We found the key to "leave it" is to reward at first with a treats that are much tastier/smellier than the items the dog is "leaving". Once we had that established, Riley decided that whatever we had to give her was always better than what we were telling her to leave. Now, we don't have to give her something better because it's all in her mind.


----------



## laurita (Jun 12, 2011)

thank you threefsh! I suspected it just required working at it!

have you had success with rewarding with the same treat that you're asking the dog to leave? For instance, issuing a leave it command to leave cat food in a bowl and then treating with cat food that's in your pocket? I don't know if that's counterproductive or if it could teach the dog that good things come from you and are not to be taken from the floor...


----------



## redbirddog (Apr 23, 2010)

Laurita,

Somewhere I came across that liver was the ultimate dog treat. So I cooked some up (I HATE LIVER) and cut it into small squares. This is what I used when the dogs were young to treat for *high-value * lessions. They loved it and would do whatever I asked. Even if they didn't understand what I wanted they would do SOMETHING that might get one of these treats.

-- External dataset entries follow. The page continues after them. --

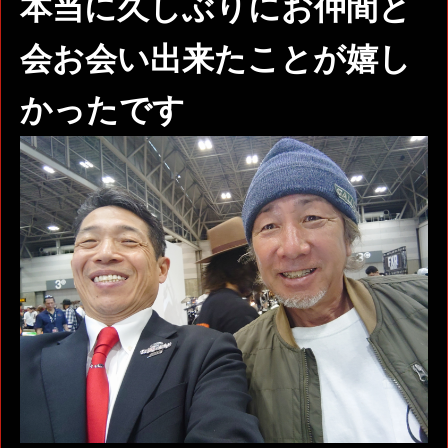
本当に久しぶりにお仲間と
会お会い出来たことが嬉し
かったです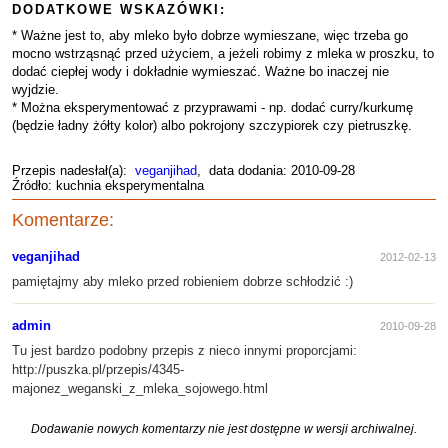
DODATKOWE WSKAZÓWKI:
* Ważne jest to, aby mleko było dobrze wymieszane, więc trzeba go
mocno wstrząsnąć przed użyciem, a jeżeli robimy z mleka w proszku, to
dodać ciepłej wody i dokładnie wymieszać. Ważne bo inaczej nie
wyjdzie.
* Można eksperymentować z przyprawami - np. dodać curry/kurkumę
(będzie ładny żółty kolor) albo pokrojony szczypiorek czy pietruszkę.
Przepis nadesłał(a):
veganjihad
, data dodania: 2010-09-28
Źródło: kuchnia eksperymentalna
Komentarze:
veganjihad
2012-02-13
pamiętajmy aby mleko przed robieniem dobrze schłodzić :)
admin
2010-09-28
Tu jest bardzo podobny przepis z nieco innymi proporcjami:
http://puszka.pl/przepis/4345-
majonez_weganski_z_mleka_sojowego.html
Dodawanie nowych komentarzy nie jest dostępne w wersji archiwalnej.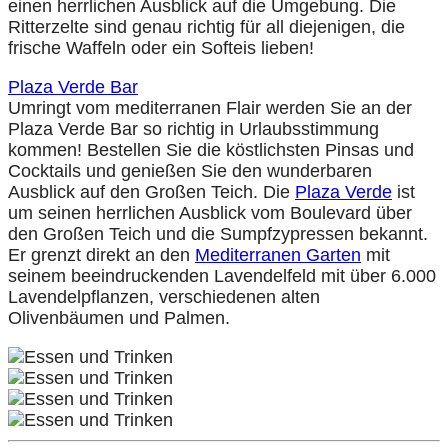
einen herrlichen Ausblick auf die Umgebung. Die
Ritterzelte sind genau richtig für all diejenigen, die
frische Waffeln oder ein Softeis lieben!
Plaza Verde Bar
Umringt vom mediterranen Flair werden Sie an der
Plaza Verde Bar so richtig in Urlaubsstimmung
kommen! Bestellen Sie die köstlichsten Pinsas und
Cocktails und genießen Sie den wunderbaren
Ausblick auf den Großen Teich. Die
Plaza Verde
ist
um seinen herrlichen Ausblick vom Boulevard über
den Großen Teich und die Sumpfzypressen bekannt.
Er grenzt direkt an den
Mediterranen Garten
mit
seinem beeindruckenden Lavendelfeld mit über 6.000
Lavendelpflanzen, verschiedenen alten
Olivenbäumen und Palmen.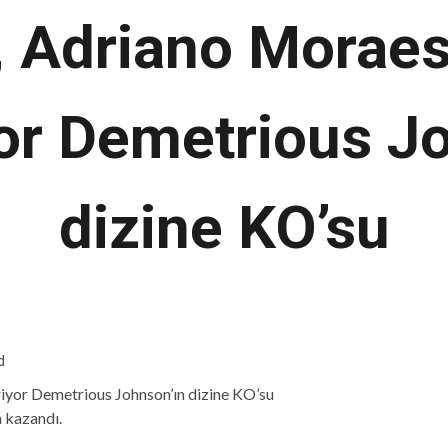
, Adriano Moraes
or Demetrious J
dizine KO’su
d
a kazandı.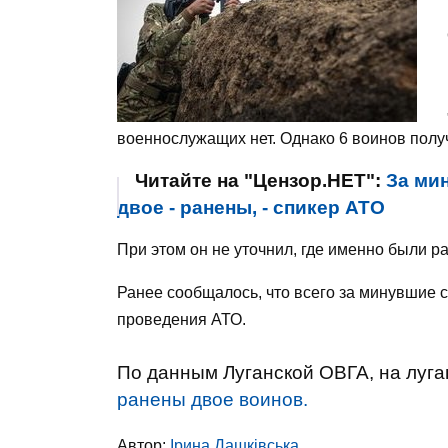
военнослужащих нет. Однако 6 воинов получ
Читайте на "Цензор.НЕТ":
За ми
двое - ранены, - спикер АТО
При этом он не уточнил, где именно были 
Ранее сообщалось, что всего за минувшие 
проведения АТО.
По данным Луганской ОВГА, на луг
ранены двое воинов.
Автор:
Ірина Дашківська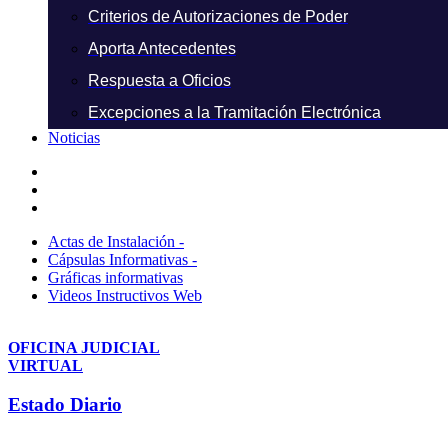
Criterios de Autorizaciones de Poder
Aporta Antecedentes
Respuesta a Oficios
Excepciones a la Tramitación Electrónica
Noticias
Actas de Instalación -
Cápsulas Informativas -
Gráficas informativas
Videos Instructivos Web
OFICINA JUDICIAL
VIRTUAL
Estado Diario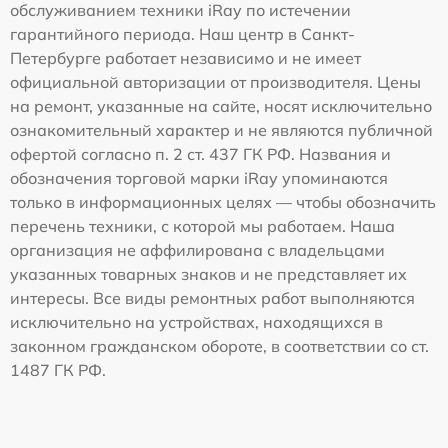
обслуживанием техники iRay по истечении
гарантийного периода. Наш центр в Санкт-
Петербурге работает независимо и не имеет
официальной авторизации от производителя. Цены
на ремонт, указанные на сайте, носят исключительно
ознакомительный характер и не являются публичной
офертой согласно п. 2 ст. 437 ГК РФ. Названия и
обозначения торговой марки iRay упоминаются
только в информационных целях — чтобы обозначить
перечень техники, с которой мы работаем. Наша
организация не аффилирована с владельцами
указанных товарных знаков и не представляет их
интересы. Все виды ремонтных работ выполняются
исключительно на устройствах, находящихся в
законном гражданском обороте, в соответствии со ст.
1487 ГК РФ.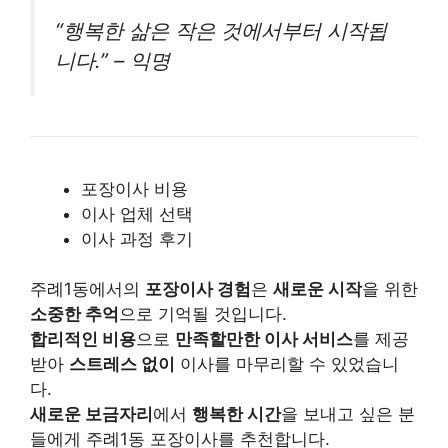
“행복한 삶은 작은 것에서부터 시작됩
니다.” – 익명
포장이사 비용
이사 업체 선택
이사 과정 후기
주례1동에서의
포장이사 경험
은
새로운 시작
을 위한
소중한 추억
으로 기억될 것입니다.
합리적인 비용
으로
만족할만한 이사 서비스
를 제공
받아
스트레스 없이
이사를 마무리할 수 있었습니
다.
새로운 보금자리
에서
행복한 시간
을 보내고 싶은 분
들에게 주례1동 포장이사를 추천합니다.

Liver squares trump cat food.

The squares can be 1/4 inch cubed. It is the flavor not the quantity. Normally give just one per command accomplished. But out of no where, when they do something well, blitz with five or six in a row. I always use "good boy or good girl" with every treat given. 

You will be the giver of "nectar of the gods." YUCK. Don't get it, but then again, I'm not a dog.

My .02

RBD


----------



## Coco (Jul 27, 2011)

Most difficult task .... recall while she is playing with other dogs, especially Vs or other high energy dogs. 

Must say that trainer her to get a beer from the fridge would be good, however I would love for her to learn how to vacuum or make dinner ;D


----------



## threefsh (Apr 25, 2011)

laurita said:


> have you had success with rewarding with the same treat that you're asking the dog to leave? For instance, issuing a leave it command to leave cat food in a bowl and then treating with cat food that's in your pocket? I don't know if that's counterproductive or if it could teach the dog that good things come from you and are not to be taken from the floor...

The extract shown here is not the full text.